• Exercise goal: Reproduce all the records word for word. Omit images.

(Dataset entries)

--- --- ---

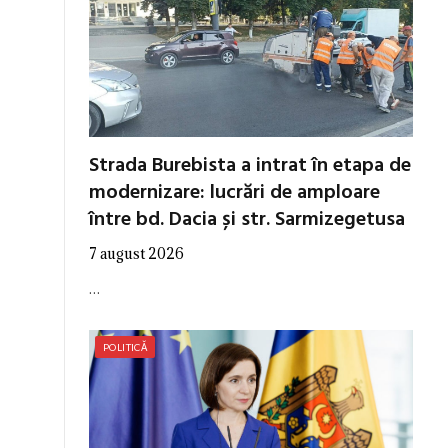
Strada Burebista a intrat în etapa de
modernizare: lucrări de amploare
între bd. Dacia și str. Sarmizegetusa
7 august 2026
…
POLITICĂ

--- --- ---

• Output:
Strada Burebista a intrat în etapa de
modernizare: lucrări de amploare
între bd. Dacia și str. Sarmizegetusa
7 august 2026
…
POLITICĂ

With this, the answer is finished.